The recently released DeepSeek-R1 (https://api-docs.deepseek.com/news/news250120) is being trumpeted all over as being “more” open source than others, and it’s true that it uses the MIT license for code and weights, but I’ve not seen anything clear about the training data yet.
Perhaps we can share relevant info here about this model?
I haven’t investigated DeepSeek at all yet, but based on the rumors I’ve heard, I suspect there might be an issue with the data rather than the code. I believe they are skillfully making use of synthetic data, but I’m concerned about its source. If there are any contractual restrictions on how the synthetic data can be used, it could introduce legal uncertainty for the resulting model. If you happen to have detailed information about DeepSeek’s training data, I would very much appreciate it if you could share.
You are right about the lack of data information for DeepSeek, which is a requirement from the OSAID.
Also, the OSAID explicitly states that the:
code shall represent the full specification of how the data was processed and filtered, and how the training was done. Code shall be made available under OSI-approved licenses.
From what I could find, although the DeepSeek code is licensed under MIT, the particular code to process and filter and train the data is missing. This is where the “secret sauce” is.
Their paper provides some clues as to their approach:
Nathan Lambert from AI2 provides a good analysis of the process:
But again, both the 1) data information and the 2) code to process, filter, and train the data are missing, thus failing to meet the OSAID.
Our science team has started working on fully reproducing and open-sourcing R1 including training data, training scripts,…
Full power of open source AI so that everyone all over the world can take advantage of AI progress! Will help debunk some myths I’m sure too.
I think it’s worth watching this repo and participating:
Parts of DeepSeek appear to be OSS while other parts are not. For example, in Deepseek-LLM, there’s this Model License which is not OSD-compliant due to a long list of domain restrictions (and possibly other issues, I haven’t reviewed it in depth).
Deepseek seems to be drawing a distinction with licenses between R-1, v2, and v3. V2 and V3 clearly have the license mentioned (Deepseek License Agreement) distinguishing that code us under the MIT and the model is under the Deepseek License Agreement.
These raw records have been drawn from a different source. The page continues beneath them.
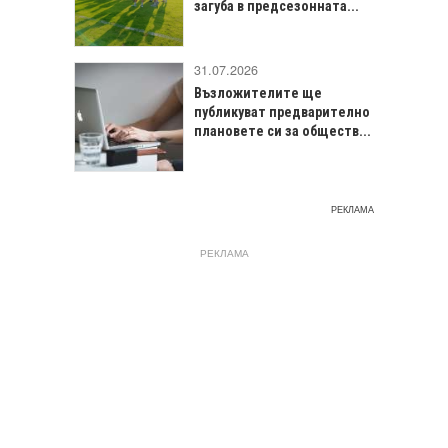
загуба в предсезонната...
31.07.2026
Възложителите ще
публикуват предварително
плановете си за обществ...
РЕКЛАМА
РЕКЛАМА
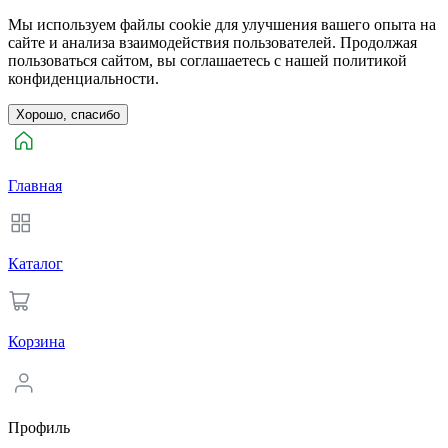
Мы используем файлы cookie для улучшения вашего опыта на
сайте и анализа взаимодействия пользователей. Продолжая
пользоваться сайтом, вы соглашаетесь с нашей политикой
конфиденциальности.
Хорошо, спасибо
Главная
Каталог
Корзина
Профиль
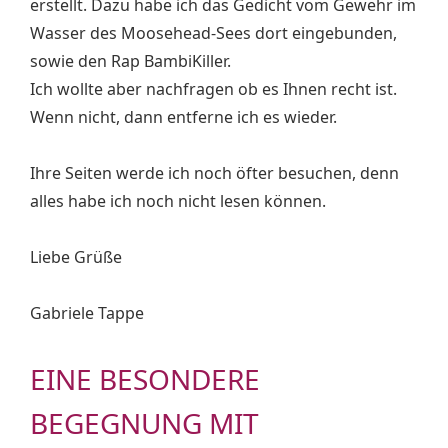
erstellt. Dazu habe ich das Gedicht vom Gewehr im
Wasser des Moosehead-Sees dort eingebunden,
sowie den Rap BambiKiller.
Ich wollte aber nachfragen ob es Ihnen recht ist.
Wenn nicht, dann entferne ich es wieder.
Ihre Seiten werde ich noch öfter besuchen, denn
alles habe ich noch nicht lesen können.
Liebe Grüße
Gabriele Tappe
EINE BESONDERE
BEGEGNUNG MIT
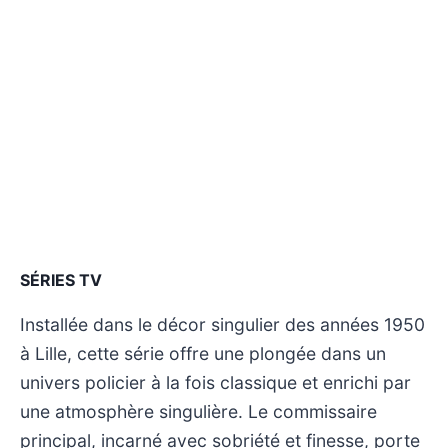
SÉRIES TV
Installée dans le décor singulier des années 1950
à Lille, cette série offre une plongée dans un
univers policier à la fois classique et enrichi par
une atmosphère singulière. Le commissaire
principal, incarné avec sobriété et finesse, porte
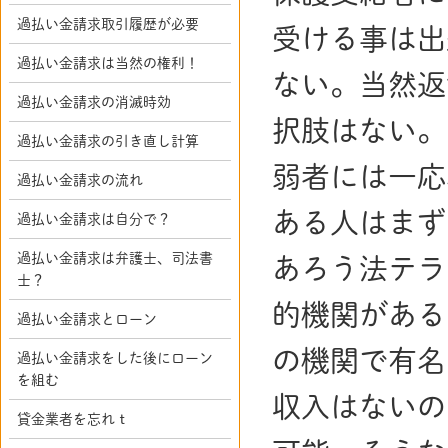
過払い金請求取引履歴が必要
受ける事は出
過払い金請求は当然の権利！
ない。当然返
過払い金請求の消滅時効
択肢はない。
過払い金請求の引き直し計算
弱者には一応
過払い金請求の流れ
ある人はまず
過払い金請求は自分で？
過払い金請求は弁護士、司法書
あろう法テラ
士？
的機関がある
過払い金請求とローン
の機関で有名
過払い金請求をした後にローン
を組む
収入はないの
貸金業者を忘れｔ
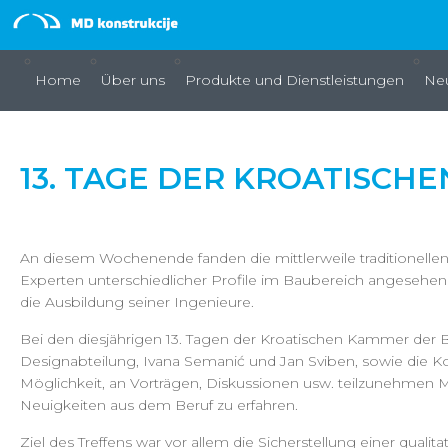
Home
Über uns
Produkte und Dienstleistungen
Neu
13. TAGE DER KROATISCH
An diesem Wochenende fanden die mittlerweile traditionellen
Experten unterschiedlicher Profile im Baubereich angesehen
die Ausbildung seiner Ingenieure.
Bei den diesjährigen 13. Tagen der Kroatischen Kammer der 
Designabteilung, Ivana Semanić und Jan Sviben, sowie die Kol
Möglichkeit, an Vorträgen, Diskussionen usw. teilzunehmen
Neuigkeiten aus dem Beruf zu erfahren.
Ziel des Treffens war vor allem die Sicherstellung einer qual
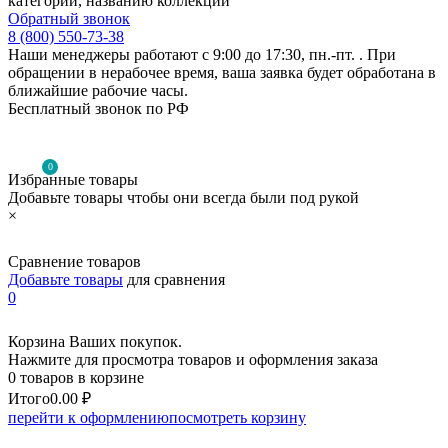
категории, названию коллекции
Обратный звонок
8 (800) 550-73-38
Наши менеджеры работают с 9:00 до 17:30, пн.-пт. . При
обращении в нерабочее время, ваша заявка будет обработана в
ближайшие рабочие часы.
Бесплатный звонок по РФ
0
Избранные товары
Добавьте товары чтобы они всегда были под рукой
×
Сравнение товаров
Добавьте товары
для сравнения
0
Корзина Ваших покупок.
Нажмите для просмотра товаров и оформления заказа
0 товаров в корзине
Итого
0.00 ₽
перейти к оформлению
посмотреть корзину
R-1 seems to only reference MIT from what I see; this doesn’t mean it meets the Open Source AI definition - just pointing out the difference. Also note that there is good info here: DeepSeek-R1 Release | DeepSeek API Docs . On the left, you can pull up specific version info. For example, for R-1 you’ll see this statement: * DeepSeek-R1 is now MIT licensed for clear open access. For v3, you’ll see this: Open-source spirit + Longtermism to inclusive AGI.
It’s really hard for me to tell because I don’t have a clear picture of what the dependencies are between the various Deepseek repos. Like, is R1 completely independant of Deepseek-LLM, or does it incorporate it?
DeepSeek has built in a test of meaningful opensourcishness into R1. The model, as released, censors specific content according to Chinese political policy. Can folks actually alter (and redistribute) a version without that censorship?
Japan’s CyberAgent, Inc. has already published a model in which they performed reinforcement learning on DeepSeek R1’s Qwen-distilled model using a Japanese dataset. This model apparently has the capacity to describe, in detail, events that would typically be censored in China (such as the Tiananmen Square incident), and it appears capable of switching from Chinese to Japanese reasoning. In that sense, it seems feasible to refine the model in ways people desire.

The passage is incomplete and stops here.